Ю обнял свою жену и тихо покачивал ее, глядя в костер. Время от времени Мэйлинь поворачивала к нему голову, и они то шептались о чем-то своем, то украдкой целовались, разделяя пополам горести пути.
– Постеснялись бы хоть лобызаться, – проворчал Ким в их сторону. – Тут человек скорбит об утрате, а вы…
– Оставь их, Ким, – мрачно возразил Чжиган. – Сюин не хотела бы, чтоб… Она вообще была… А как-то мы с ней…
Он замолчал и уставился в костер.
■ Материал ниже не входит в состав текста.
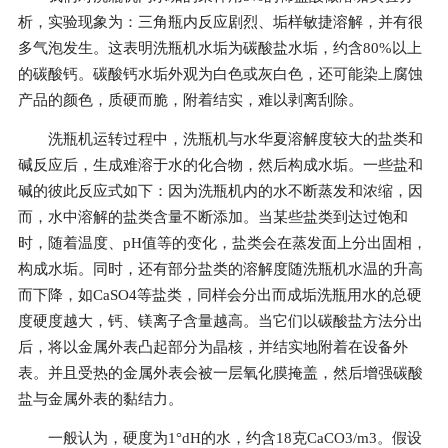
析，实验现象为：三角瓶内反应剧烈、垢样敏捷溶解，并有很
多气泡发生。这表明洗瓶机水垢为碳酸盐水垢，约含80%以上
的碳酸钙。碳酸钙水垢外观为白色或灰白色，还可能染上腐蚀
产品的颜色，质硬而脆，附着结实，难以剥离刮除。
洗瓶机运转过程中，洗瓶机与水华夏溶解度较大的盐类和
碱反应后，生成难溶于水的化合物，然后构成水垢。一些盐和
碱的彼此反应式如下：因为洗瓶机内的水不断蒸发和浓缩，因
而，水中溶解的盐类含量不断添加。当某些盐类到达过饱和
时，随着温度、pH值等的变化，盐类会在蒸发面上分出固相，
构成水垢。同时，还有部分盐类的溶解度随洗瓶机水温的升高
而下降，如CaSO4等盐类，同样会分出而成垢洗瓶用水的总硬
度硬度越大，钙、镁离子含量越高。当它们以碳酸盐方法分出
后，将以金属外表凸起部分为晶核，并结实地附着在设备外
表。并且受热的金属外表会被一层氧化膜掩盖，然后增强碳酸
盐与金属外表的黏结力。
一般认为，硬度为1°dH的水，约含18克CaCO3/m3。假设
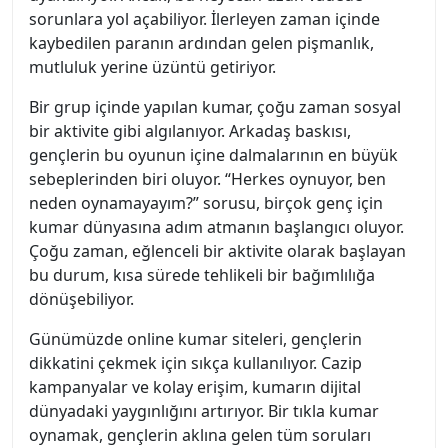
sorunlara yol açabiliyor. İlerleyen zaman içinde
kaybedilen paranın ardından gelen pişmanlık,
mutluluk yerine üzüntü getiriyor.
Bir grup içinde yapılan kumar, çoğu zaman sosyal
bir aktivite gibi algılanıyor. Arkadaş baskısı,
gençlerin bu oyunun içine dalmalarının en büyük
sebeplerinden biri oluyor. “Herkes oynuyor, ben
neden oynamayayım?” sorusu, birçok genç için
kumar dünyasına adım atmanın başlangıcı oluyor.
Çoğu zaman, eğlenceli bir aktivite olarak başlayan
bu durum, kısa sürede tehlikeli bir bağımlılığa
dönüşebiliyor.
Günümüzde online kumar siteleri, gençlerin
dikkatini çekmek için sıkça kullanılıyor. Cazip
kampanyalar ve kolay erişim, kumarın dijital
dünyadaki yaygınlığını artırıyor. Bir tıkla kumar
oynamak, gençlerin aklına gelen tüm soruları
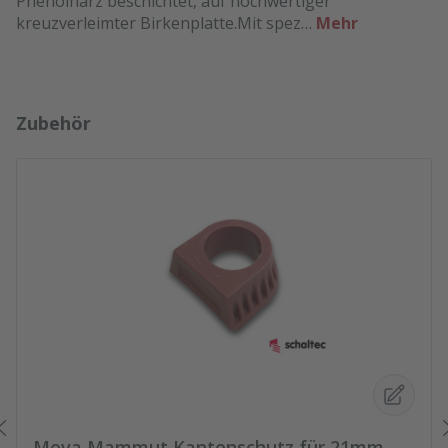
Phenolharz beschichtet, auf hochwertiger
kreuzverleimter Birkenplatte.Mit spez…
Mehr
Produktgalerie überspringen
Zubehör
Meva Mammut Kantenschutz für 21mm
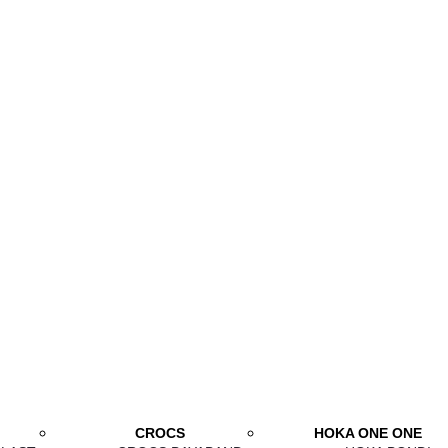
CROCS
HOKA ONE ONE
Хотя по обычаям Лао полагалось предаться воспоминаниям о погибшем, пересказывать его жизненные истории, но, очевидно, Чжиган никак не мог собраться с силами.
Джэу могла бы начать первой и рассказать о том, как красиво звучал голос Сюин, но не считала себя вправе вмешиваться. Чтобы отвлечься от тяжких дум, она стала разглядывать Цэрина. Его смуглая кожа казалась красноватой в свете костра, а непривычные седые волосы горели пожаром. Давно уже не мокрые, как и одежда на нем. Цэрин провел по ним растопыренными пальцами, разбирая колтуны, а потом принялся заплетать в косы, добавляя в них амулеты-нити Лхамо.
Хоть он и был седым, но уж точно не старым. Джэу это хорошо прочувствовала, лежа под ним в той луже. Воспоминания тут же мурашками защекотали кожу, будто Цэрин снова прикоснулся к ней: горячо, страстно и… совершенно неуместно. Джэу зябко передернула плечами, прогоняя эти мысли.
Цэрин тем временем повернулся к Лобсангу и негромко поинтересовался:
– Туммо – сложная практика. Настоятель вашего гомпа обучил Рэннё этому?
Лобсанг кивнул:
– Но я так не умею. Хоть и читал про туммо в свитках, но еще не достиг нужной ступени обучения, чтобы познать все тонкости медитации. А кушог Берми…
Лобсанг осекся, замолчав.
– Я чувствую груз противоречий, что лег на твои плечи… – произнес вдруг Цэрин.
Джэу тихо хмыкнула.
«Еще немного, и начнет как Рэннё умничать».
– …и я думаю, что ты прав в своих сомнениях, Лобсанг.
«Нет, Рэннё бы такого точно никогда не сказал».
Лобсанг тоже вскинул голову, явно удивленный поддержкой, а Цэрин медленно продолжил, осторожно выбирая слова:
– Мне сложно это объяснить, но… я чувствую, что ты не лжешь и не ошибаешься. Хоть о традиции, про которую ты рассказал, я и не слышал прежде. Когда основали первые гомпа, мир был не таким жестоким, как нынче. Под плиту действительно закапывали человека, но давно уже почившего. И то были лишь истолченные кости. А не живой монах.
– Откуда ты знаешь про это? – спросил Лобсанг, ковыряя прутиком землю под ногами. – Ты был на обучении в одном из монастырей?
– Может быть и так. Прошлое скрыто от меня, но иногда внутренние демо… хм… внутренний голос дает подсказки, которые еще ни разу не подвели.